Das intonierte „Stille Nacht“ bekommt Symbolcharakter, denn Deutsche, Franzosen und Schotten vereinbaren einen temporären Waffenstillstand und vergessen für ein paar Stunden den Krieg, trinken miteinander Wein und tauschen Lebensmittel aus. Am darauf folgenden Tag begraben die Soldaten ihre Toten und lassen sich sogar zu einem Fußballspiel hinreißen.

„Merry Christmas“ ist das zweite Werk des Franzosen Christian Carion, der 2001 mit „Eine Schwalbe macht den Sommer“ einen ersten Erfolg feiern konnte. Sein neuer Film wird international für Aufsehen sorgen, denn er ist ein Plädoyer für Humanismus und Nächstenliebe – und ganz nebenbei natürlich auch recht gelungener. In Cannes lief er außer Konkurrenz und wurde sehr wohlwollend aufgenommen und Frankreich wird „Merry Christmas“ auch als Oscar-Vorschlag für 2006 ins Rennen schicken.

Um ein Haar würde es sich hierbei auch um einen großartigen Film handeln, hätte man Diane Krüger und Benno Fürmann doch nur mit kleineren Rollen ausgestattet! Sobald die beiden Opernsänger im Film ihren Mund öffnen, um den Zuschauern (mit Hilfe von Vollplayback) ein schönes Ständchen zu singen, macht sich der Film lächerlich. So unglaubwürdig hat man selten einen Schauspieler als Opernsänger gesehen, zumal wenn Benno Fürmann über die gesamte Filmlänge den einen immergleichen melancholischen Blick aufsetzt des gepeinigten Schöngeistigen aufsetzt.

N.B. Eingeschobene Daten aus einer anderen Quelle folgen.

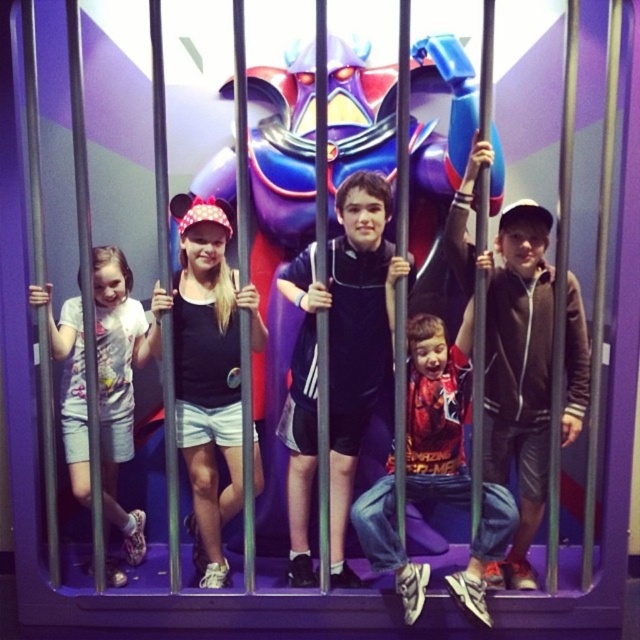 Question: Is matte black tank top at center wider than reddish-orange jersey at center?

Choices:
 (A) no
 (B) yes

Answer: (A)

Question: Which object is positioned closest to the brown fleece jacket at center?

Choices:
 (A) black matte shorts at center
 (B) glossy plastic robot at center

Answer: (B)

Question: Which of the following is the closest to the observer?

Choices:
 (A) black matte shorts at center
 (B) glossy plastic robot at center
 (C) white cotton shirt at left
 (D) reddish-orange jersey at center

Answer: (B)

Question: Among these objects, which one is farthest from the camera?

Choices:
 (A) matte black tank top at center
 (B) white cotton shirt at left

Answer: (A)

Question: Is brown fleece jacket at center bigger than black matte shorts at center?

Choices:
 (A) no
 (B) yes

Answer: (B)

Question: Can you confirm if brown fleece jacket at center is wider than reddish-orange jersey at center?

Choices:
 (A) yes
 (B) no

Answer: (B) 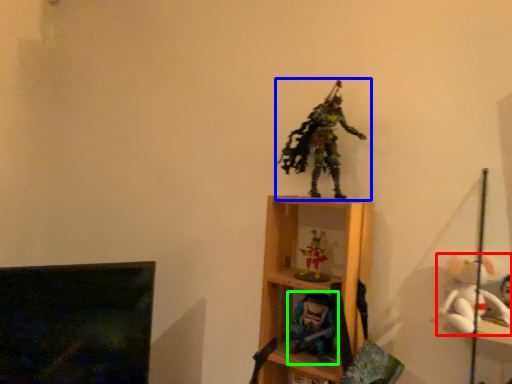 Question: Which object is the closest to the toy (highlighted by a red box)? Choose among these: toy (highlighted by a blue box) or toy (highlighted by a green box).

Choices:
 (A) toy
 (B) toy

Answer: (B) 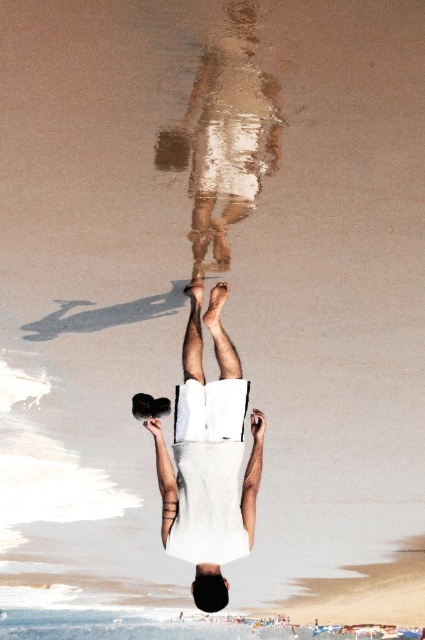 Question: Is smooth white skin at center smaller than shiny metallic legs at center?

Choices:
 (A) no
 (B) yes

Answer: (A)

Question: Is smooth white skin at center to the right of shiny metallic legs at center from the viewer's perspective?

Choices:
 (A) no
 (B) yes

Answer: (A)

Question: In this image, where is smooth white skin at center located relative to shiny metallic legs at center?

Choices:
 (A) right
 (B) left

Answer: (B)

Question: Which of the following is the closest to the observer?

Choices:
 (A) (240, 394)
 (B) (244, 28)

Answer: (B)

Question: Which point is farther from the camera taking this photo?

Choices:
 (A) (193, 428)
 (B) (252, 86)

Answer: (A)

Question: Which point is farther to the camera?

Dennoch ist „Merry Christmas“ ein überzeugendes Drama, das zwischendurch auch mit erleichternd-humorvollen Zwischentönen begeistert und die Sinnlosigkeit des Krieges untermalt. Ganz stark: Daniel Brühl als vollbärtiger General Horstmayer, der perfekt in deutscher, englischer und französischer Sprache seine Rolle spielt. Selten läuft der Film Gefahr, zum emotionalen Schmachtfetzen zu werden – höchstens dann, wenn Benno Fürmann einen Tannenbaum in die kalte Nacht streckt und „Adeste Fidelis“ singt. Doch an Weihnachten sollen solche bedeutungsschwangeren Gesten ruhig erlaubt sein. Frohe Weihnachten.